Moving clocks run slow compared to stationary clocks by a factor of γ = 1/√(1 − v²/c²)—the Lorentz factor. This effect is symmetric: each observer sees the other's clock running slow. Time dilation is not an illusion but a fundamental feature of spacetime; proper time measured along an object's worldline is invariant across frames.
From your prerequisite study of time dilation, you know that time runs at different rates for observers in relative motion. Now we go deeper: what does this mean for actual clocks, how do we calculate it precisely, and how do we resolve the apparent paradox that both observers see the other's clock running slow?

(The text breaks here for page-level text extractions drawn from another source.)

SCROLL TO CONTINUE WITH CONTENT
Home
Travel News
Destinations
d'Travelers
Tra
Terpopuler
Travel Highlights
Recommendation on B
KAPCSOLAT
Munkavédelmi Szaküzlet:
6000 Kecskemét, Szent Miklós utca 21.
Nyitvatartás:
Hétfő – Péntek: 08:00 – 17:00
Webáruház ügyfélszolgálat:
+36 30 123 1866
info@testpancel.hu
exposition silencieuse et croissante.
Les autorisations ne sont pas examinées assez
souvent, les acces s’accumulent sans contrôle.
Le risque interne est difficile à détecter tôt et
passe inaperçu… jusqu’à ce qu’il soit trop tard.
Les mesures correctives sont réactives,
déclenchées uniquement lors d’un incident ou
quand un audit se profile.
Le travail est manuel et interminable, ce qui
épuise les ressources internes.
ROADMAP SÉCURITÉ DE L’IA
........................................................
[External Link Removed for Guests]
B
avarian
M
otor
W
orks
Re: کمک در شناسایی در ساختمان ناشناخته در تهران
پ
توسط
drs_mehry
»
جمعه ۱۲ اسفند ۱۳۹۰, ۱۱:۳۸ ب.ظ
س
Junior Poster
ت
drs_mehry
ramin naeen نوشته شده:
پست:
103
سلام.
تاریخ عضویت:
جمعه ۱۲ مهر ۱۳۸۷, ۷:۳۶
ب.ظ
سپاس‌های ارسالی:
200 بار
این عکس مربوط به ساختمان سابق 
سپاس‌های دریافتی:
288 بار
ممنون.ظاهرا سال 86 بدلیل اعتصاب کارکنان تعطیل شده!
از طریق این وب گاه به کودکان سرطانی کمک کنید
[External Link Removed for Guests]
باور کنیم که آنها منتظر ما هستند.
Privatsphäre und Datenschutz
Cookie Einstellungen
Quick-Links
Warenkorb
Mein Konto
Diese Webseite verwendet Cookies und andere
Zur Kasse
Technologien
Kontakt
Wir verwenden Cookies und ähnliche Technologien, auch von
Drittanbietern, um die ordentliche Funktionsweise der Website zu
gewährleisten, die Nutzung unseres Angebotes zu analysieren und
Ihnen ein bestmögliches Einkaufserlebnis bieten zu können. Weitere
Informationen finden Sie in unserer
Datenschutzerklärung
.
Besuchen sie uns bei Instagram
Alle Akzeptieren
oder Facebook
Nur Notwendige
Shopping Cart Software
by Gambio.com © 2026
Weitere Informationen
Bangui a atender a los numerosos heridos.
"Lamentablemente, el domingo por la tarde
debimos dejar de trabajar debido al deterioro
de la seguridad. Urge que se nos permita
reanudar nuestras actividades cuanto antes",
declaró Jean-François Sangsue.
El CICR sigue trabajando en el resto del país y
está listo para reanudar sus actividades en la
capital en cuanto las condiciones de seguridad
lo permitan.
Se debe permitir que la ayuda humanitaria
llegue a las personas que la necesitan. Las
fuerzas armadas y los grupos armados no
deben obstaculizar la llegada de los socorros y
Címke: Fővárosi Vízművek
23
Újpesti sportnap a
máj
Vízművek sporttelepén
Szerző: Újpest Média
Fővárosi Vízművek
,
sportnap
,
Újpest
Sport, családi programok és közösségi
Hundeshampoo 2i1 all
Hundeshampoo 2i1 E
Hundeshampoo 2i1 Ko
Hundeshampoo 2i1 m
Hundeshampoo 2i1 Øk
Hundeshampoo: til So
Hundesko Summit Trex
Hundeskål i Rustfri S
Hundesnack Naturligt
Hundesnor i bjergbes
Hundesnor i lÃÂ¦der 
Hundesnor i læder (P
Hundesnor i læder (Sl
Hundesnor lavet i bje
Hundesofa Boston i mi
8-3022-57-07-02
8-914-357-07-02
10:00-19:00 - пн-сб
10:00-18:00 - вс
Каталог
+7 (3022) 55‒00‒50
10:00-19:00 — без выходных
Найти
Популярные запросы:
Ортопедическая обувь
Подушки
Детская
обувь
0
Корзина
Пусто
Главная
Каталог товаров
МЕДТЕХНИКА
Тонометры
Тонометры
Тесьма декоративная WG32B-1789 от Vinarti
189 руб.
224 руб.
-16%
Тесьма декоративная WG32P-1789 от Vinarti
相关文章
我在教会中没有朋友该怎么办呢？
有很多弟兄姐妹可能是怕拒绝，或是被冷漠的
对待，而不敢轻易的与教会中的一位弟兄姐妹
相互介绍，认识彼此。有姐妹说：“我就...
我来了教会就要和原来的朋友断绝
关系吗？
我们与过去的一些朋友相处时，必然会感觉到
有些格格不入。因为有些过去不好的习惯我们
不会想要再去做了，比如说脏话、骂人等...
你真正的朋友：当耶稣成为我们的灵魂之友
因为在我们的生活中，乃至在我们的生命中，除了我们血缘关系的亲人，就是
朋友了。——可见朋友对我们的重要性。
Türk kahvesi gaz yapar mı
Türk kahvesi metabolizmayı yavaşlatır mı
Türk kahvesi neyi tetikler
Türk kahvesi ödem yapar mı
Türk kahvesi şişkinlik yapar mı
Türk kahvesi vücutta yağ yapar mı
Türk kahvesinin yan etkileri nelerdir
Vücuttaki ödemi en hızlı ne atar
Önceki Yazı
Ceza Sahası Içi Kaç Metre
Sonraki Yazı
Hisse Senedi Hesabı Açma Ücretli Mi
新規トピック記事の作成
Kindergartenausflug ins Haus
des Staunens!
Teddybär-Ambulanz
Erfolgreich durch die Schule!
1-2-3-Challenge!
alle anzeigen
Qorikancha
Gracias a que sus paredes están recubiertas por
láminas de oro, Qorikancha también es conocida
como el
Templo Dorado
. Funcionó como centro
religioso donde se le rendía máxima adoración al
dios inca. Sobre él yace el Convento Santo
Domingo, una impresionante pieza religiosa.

The Lorentz factor γ = 1/√(1 − v²/c²) is the central quantity. Notice its behavior: when v ≪ c, the factor under the square root is nearly 1, so γ ≈ 1 and clocks agree — recovering everyday experience. As v approaches c, the denominator approaches zero and γ grows without bound. A clock moving at 0.6c runs at γ = 1/√(0.64) = 1.25, meaning it ticks only 80% as fast as a stationary clock. At 0.99c, γ ≈ 7.1 — the moving clock runs more than seven times slower. GPS satellites must account for this effect to maintain centimeter-level positioning accuracy.
The symmetry of time dilation is the part that trips people up. If Alice's rocket moves past Bob at 0.6c, Bob sees Alice's clock running slow. But from Alice's frame, Bob is moving at 0.6c in the opposite direction — so Alice sees Bob's clock running slow. Both are correct. This is not a contradiction; it reflects that simultaneity is frame-dependent. The two observers are not comparing the same pair of events when they say "my clock reads T₁ while your clock reads T₂."
The resolution comes through proper time: the time measured by a clock that travels with the object being timed. Proper time τ along a worldline is invariant — every observer agrees on how much proper time a moving clock accumulates between two events on its worldline. The formula is τ = t/γ, where t is the coordinate time in the "stationary" frame. Proper time is shorter than coordinate time because the moving clock is traversing a path through spacetime, and spacetime geometry makes paths through time shorter when more spatial distance is covered. This is the deeper statement: time dilation is not a mechanical effect on clocks but a geometric fact about the structure of spacetime itself.